The cloud makes intelligent capabilities accessible without requiring advanced skills in artificial intelligence or data science.
AWS, Microsoft Azure, and Google Cloud Platform offer many machine learning options that don’t require deep knowledge of AI, machine learning theory, or a team of data scientists.
Q. How to modernize data governance to help organizations compete in the knowledge economy? And how do you see in the near future the model of data driven organization?
A. The most notable benefits of data governance include providing improved data quality, lower data management costs, increased access to needed data across the organization, lower risks of errors being introduced, and ensuring that clear rules regarding access to data are both set, enforced, and adhered to. Ultimately, data governance helps improve business decision-making by giving the management better and higher quality data, resulting in competitive advantages and increased revenues.
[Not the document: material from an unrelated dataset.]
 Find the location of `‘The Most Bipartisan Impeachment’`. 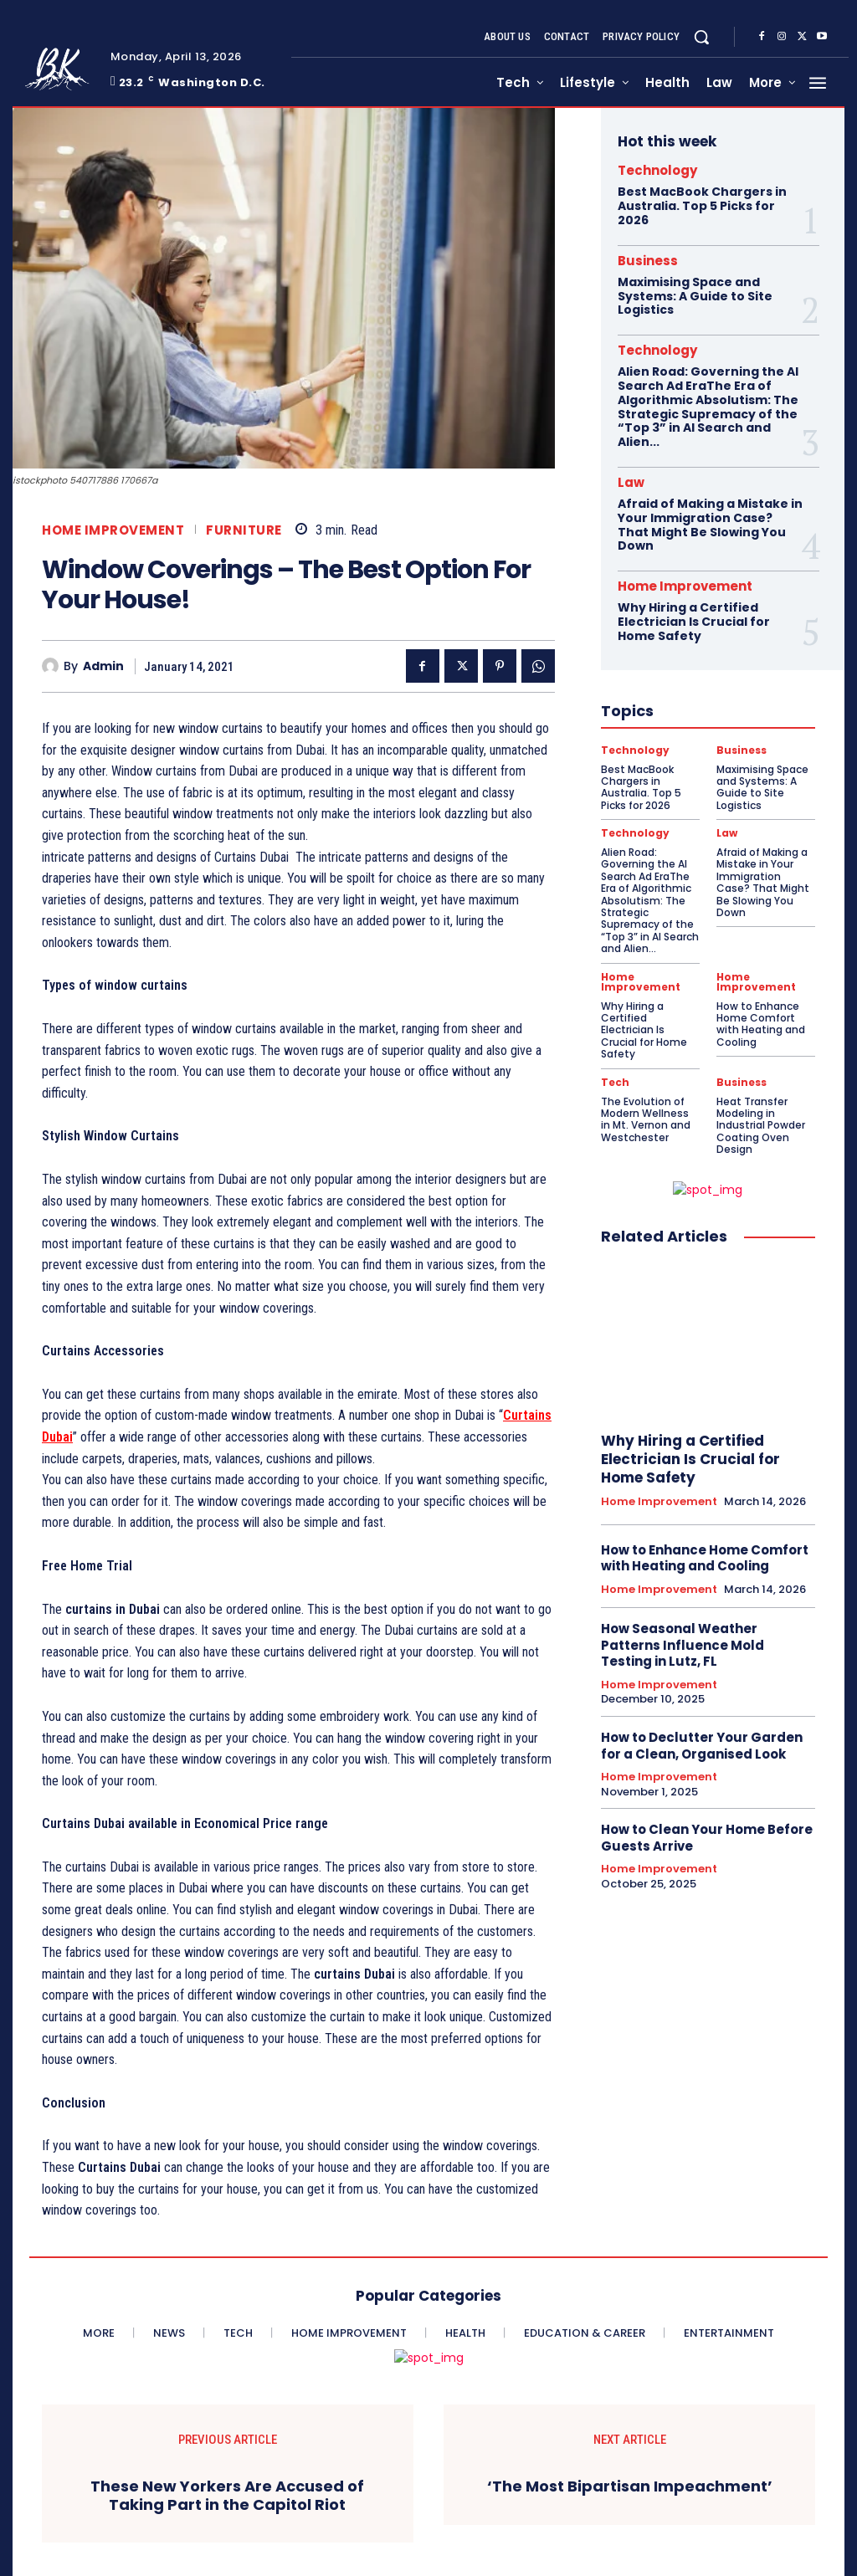

‘The Most Bipartisan Impeachment’ is located at coordinates (629, 2486).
Data can help organizations understand customer behavior, preferences, and dislikes. Organizations can wield the power of data-based decision making to combine different approaches to serve the customer throughout the lifecycle from prospect to advocate phase. Data-driven decision-making helps organizations improve their business processes and grow their sales, maximizing revenue growth. In the competitive business market, data helps organizations identify and take advantage of revenue opportunities. Data-driven organizations always make better and faster decisions as they are backed by numbers. Prediction is the future for any data driven organization, Data-driven organizations collect and utilize past data to predict crucial trends in the future. It helps organizations prepare for any negative events and ensure optimal outcomes. Moreover, data-driven organizations respond to market changes quickly and efficiently, providing them with a competitive edge in the market. Bottom line is , Data-driven organizations will provide better customer care by identifying customer needs and providing them with targeted information. They will also improve their existing business processes and help identify and take advantage of new business opportunities to increase revenue. Moreover, data-driven organizations study data to identify repetitive patterns and predict emerging business trends. They will also help reduce unnecessary costs and encourage innovation to stay ahead in this competitive economy.